Input records:
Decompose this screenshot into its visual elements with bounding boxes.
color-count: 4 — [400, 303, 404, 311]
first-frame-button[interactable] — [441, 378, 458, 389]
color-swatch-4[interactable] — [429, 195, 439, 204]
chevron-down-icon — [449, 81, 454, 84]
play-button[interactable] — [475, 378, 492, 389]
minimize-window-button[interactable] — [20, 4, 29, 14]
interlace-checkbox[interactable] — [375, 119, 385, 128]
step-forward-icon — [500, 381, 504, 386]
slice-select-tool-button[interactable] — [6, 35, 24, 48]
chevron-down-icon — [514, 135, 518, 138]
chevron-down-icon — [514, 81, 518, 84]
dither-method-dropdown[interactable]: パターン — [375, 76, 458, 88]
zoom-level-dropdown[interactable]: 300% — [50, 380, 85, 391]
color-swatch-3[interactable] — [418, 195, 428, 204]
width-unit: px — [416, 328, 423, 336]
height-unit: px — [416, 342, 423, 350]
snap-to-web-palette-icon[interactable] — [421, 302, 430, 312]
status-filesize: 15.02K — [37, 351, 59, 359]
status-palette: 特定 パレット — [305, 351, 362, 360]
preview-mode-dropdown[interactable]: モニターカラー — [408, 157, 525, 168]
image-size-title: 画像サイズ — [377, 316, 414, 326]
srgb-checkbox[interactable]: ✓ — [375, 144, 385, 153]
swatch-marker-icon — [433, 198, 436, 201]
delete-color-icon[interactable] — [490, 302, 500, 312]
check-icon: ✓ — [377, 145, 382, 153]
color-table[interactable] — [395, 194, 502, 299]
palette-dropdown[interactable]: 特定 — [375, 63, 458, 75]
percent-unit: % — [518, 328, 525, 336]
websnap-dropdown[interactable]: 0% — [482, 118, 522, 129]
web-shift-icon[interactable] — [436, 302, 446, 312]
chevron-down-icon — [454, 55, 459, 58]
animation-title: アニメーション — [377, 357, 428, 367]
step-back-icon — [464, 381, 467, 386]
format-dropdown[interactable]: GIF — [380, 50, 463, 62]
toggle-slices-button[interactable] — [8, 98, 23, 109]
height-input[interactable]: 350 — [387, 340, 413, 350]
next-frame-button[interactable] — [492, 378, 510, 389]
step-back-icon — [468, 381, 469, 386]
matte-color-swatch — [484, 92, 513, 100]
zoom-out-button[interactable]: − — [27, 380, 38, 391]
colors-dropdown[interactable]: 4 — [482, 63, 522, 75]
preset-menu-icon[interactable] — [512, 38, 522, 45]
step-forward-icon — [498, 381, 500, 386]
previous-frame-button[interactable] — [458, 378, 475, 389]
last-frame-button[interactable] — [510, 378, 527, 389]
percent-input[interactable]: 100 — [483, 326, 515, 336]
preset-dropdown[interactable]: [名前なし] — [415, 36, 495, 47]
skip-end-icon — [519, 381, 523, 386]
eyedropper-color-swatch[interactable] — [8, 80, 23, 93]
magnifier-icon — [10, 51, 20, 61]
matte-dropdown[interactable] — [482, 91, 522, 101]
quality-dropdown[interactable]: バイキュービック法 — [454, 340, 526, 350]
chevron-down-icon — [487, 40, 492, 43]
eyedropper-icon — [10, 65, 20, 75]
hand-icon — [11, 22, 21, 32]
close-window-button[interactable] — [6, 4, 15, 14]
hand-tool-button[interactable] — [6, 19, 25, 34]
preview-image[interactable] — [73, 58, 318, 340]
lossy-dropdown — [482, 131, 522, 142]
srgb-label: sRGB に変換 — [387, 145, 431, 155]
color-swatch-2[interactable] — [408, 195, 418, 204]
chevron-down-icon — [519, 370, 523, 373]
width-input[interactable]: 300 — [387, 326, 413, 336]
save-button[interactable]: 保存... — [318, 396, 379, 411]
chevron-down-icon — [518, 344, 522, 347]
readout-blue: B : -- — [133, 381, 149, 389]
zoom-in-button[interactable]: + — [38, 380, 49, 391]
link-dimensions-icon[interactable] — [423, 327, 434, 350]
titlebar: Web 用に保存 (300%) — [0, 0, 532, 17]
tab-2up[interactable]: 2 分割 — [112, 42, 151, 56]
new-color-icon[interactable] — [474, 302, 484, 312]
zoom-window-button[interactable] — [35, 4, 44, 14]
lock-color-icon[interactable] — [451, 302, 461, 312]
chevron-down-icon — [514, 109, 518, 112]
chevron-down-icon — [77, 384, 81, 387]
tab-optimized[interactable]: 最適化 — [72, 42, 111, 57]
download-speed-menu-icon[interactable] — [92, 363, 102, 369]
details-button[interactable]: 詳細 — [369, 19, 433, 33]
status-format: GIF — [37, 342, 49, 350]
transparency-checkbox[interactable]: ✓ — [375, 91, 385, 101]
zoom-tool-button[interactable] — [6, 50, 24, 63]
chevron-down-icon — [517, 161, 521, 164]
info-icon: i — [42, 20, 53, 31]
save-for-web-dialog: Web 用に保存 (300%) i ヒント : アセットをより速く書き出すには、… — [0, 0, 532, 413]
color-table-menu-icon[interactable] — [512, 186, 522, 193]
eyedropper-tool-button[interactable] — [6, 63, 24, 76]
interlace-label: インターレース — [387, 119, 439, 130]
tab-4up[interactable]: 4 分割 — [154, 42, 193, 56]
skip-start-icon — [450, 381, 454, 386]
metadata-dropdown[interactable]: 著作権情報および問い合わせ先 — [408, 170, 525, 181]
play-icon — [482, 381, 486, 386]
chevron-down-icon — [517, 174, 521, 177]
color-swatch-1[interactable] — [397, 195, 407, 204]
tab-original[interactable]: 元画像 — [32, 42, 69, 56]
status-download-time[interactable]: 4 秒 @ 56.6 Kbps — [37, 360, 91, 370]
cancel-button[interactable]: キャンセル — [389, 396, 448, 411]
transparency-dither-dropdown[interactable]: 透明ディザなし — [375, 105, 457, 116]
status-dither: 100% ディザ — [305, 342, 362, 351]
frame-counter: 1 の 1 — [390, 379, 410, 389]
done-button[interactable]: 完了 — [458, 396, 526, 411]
* * *
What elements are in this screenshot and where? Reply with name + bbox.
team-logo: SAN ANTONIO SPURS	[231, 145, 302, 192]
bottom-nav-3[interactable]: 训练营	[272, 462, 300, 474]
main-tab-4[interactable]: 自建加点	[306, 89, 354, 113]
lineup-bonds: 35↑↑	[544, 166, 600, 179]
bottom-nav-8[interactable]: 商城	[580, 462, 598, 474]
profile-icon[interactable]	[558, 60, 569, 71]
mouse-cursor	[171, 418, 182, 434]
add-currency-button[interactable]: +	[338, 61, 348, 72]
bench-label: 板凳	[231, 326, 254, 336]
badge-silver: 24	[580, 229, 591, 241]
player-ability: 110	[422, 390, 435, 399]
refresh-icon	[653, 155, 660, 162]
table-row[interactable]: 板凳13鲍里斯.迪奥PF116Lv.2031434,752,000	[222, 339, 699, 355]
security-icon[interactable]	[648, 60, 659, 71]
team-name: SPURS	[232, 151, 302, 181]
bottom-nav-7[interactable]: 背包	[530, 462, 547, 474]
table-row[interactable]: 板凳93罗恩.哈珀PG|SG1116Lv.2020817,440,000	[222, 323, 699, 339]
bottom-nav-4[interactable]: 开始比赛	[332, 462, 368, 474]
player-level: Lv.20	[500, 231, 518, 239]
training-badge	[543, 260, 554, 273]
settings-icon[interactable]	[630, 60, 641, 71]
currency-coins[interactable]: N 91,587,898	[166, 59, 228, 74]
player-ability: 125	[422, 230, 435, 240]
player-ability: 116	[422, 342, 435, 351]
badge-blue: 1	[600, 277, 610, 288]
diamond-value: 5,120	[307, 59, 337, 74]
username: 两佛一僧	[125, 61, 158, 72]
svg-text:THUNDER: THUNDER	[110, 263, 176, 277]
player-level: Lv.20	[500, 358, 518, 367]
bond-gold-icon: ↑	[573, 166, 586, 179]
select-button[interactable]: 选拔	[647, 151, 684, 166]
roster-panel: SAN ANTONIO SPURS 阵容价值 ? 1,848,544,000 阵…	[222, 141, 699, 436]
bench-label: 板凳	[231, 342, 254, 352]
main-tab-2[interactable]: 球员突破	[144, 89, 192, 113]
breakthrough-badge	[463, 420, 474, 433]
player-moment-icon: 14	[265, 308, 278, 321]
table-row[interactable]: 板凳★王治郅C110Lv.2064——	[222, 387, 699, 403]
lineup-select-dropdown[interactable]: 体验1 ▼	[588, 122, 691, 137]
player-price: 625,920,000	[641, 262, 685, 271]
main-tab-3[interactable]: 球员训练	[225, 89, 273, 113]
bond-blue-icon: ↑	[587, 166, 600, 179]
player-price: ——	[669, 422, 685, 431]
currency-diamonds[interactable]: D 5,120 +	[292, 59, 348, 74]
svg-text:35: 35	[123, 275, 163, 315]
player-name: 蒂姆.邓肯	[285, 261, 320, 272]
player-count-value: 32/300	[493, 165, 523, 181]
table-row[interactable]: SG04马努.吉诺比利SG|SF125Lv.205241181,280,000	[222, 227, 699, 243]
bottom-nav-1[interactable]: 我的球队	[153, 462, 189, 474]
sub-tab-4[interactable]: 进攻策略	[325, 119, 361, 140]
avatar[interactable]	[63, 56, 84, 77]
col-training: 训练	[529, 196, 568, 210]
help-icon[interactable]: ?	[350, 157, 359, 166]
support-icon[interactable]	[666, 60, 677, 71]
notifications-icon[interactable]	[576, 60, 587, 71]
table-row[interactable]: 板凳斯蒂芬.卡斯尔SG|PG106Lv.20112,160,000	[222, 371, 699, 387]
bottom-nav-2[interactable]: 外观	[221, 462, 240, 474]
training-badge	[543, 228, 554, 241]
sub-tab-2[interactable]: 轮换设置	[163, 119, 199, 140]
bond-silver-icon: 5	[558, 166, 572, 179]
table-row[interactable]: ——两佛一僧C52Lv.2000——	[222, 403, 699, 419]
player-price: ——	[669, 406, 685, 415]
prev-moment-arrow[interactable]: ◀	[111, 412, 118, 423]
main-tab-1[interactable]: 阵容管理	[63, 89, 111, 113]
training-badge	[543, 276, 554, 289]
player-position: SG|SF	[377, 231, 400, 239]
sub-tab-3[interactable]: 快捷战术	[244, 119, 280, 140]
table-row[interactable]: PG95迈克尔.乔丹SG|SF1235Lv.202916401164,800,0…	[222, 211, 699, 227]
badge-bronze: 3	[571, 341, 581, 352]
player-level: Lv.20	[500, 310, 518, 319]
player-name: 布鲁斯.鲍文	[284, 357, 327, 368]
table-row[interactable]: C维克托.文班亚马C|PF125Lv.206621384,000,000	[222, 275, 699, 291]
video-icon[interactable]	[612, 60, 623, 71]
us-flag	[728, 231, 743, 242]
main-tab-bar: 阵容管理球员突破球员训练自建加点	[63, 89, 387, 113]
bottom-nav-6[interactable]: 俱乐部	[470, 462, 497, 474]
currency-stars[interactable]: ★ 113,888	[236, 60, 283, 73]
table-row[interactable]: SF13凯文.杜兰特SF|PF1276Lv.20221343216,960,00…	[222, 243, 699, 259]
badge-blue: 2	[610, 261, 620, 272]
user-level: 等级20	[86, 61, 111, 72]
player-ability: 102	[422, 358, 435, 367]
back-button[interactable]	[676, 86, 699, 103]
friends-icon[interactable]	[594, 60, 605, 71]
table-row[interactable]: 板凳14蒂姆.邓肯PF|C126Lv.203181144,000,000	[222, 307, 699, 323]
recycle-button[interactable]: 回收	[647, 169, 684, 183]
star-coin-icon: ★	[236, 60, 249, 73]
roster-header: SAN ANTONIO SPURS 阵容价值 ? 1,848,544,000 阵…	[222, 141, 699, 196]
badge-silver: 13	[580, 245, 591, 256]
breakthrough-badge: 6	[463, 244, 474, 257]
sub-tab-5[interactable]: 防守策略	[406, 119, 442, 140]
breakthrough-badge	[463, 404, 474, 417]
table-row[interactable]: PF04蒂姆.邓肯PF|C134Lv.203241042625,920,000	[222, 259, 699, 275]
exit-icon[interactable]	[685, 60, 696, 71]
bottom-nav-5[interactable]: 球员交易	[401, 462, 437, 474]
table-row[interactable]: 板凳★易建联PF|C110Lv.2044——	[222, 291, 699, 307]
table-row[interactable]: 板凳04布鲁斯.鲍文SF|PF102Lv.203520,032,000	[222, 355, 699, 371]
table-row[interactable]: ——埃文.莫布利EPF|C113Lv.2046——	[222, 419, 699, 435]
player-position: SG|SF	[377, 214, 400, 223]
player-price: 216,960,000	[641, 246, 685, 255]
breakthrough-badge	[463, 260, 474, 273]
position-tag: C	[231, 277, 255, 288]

About this exercise:
How many lines above contain the word "screenshot"? Answer with the number alone.

Answer below:
2